++++ PROVIDED INFORMATION

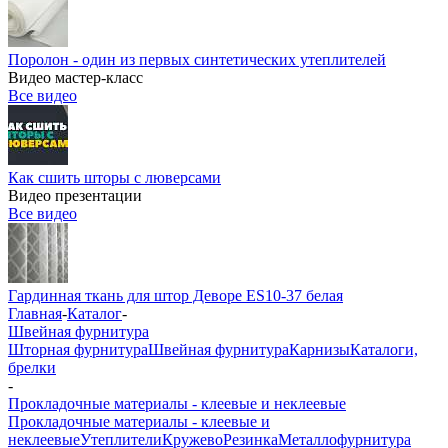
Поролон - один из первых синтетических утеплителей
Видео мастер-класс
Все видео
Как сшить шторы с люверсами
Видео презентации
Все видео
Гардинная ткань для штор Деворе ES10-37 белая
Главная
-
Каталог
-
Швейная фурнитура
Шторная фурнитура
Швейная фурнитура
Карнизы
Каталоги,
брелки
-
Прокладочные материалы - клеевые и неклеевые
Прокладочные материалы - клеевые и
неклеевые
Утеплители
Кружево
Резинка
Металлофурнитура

++++++++
++++ PROVIDED INFORMATION

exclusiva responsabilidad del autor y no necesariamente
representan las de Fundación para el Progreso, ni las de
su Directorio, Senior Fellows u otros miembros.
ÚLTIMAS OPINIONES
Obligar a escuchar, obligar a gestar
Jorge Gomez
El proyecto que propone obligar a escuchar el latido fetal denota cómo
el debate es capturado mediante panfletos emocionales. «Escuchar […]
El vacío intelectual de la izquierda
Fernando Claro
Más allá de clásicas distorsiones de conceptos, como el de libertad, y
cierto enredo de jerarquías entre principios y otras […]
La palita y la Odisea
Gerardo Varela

++++++++

(EXERCISE PROMPT):
Your reply is to repeat, unchanged, the lines above running from the one with "Поролон - один" up to and including the one with "Металлофурнитура".

(RESPONSE TO THIS EXERCISE):
Поролон - один из первых синтетических утеплителей
Видео мастер-класс
Все видео
Как сшить шторы с люверсами
Видео презентации
Все видео
Гардинная ткань для штор Деворе ES10-37 белая
Главная
-
Каталог
-
Швейная фурнитура
Шторная фурнитура
Швейная фурнитура
Карнизы
Каталоги,
брелки
-
Прокладочные материалы - клеевые и неклеевые
Прокладочные материалы - клеевые и
неклеевые
Утеплители
Кружево
Резинка
Металлофурнитура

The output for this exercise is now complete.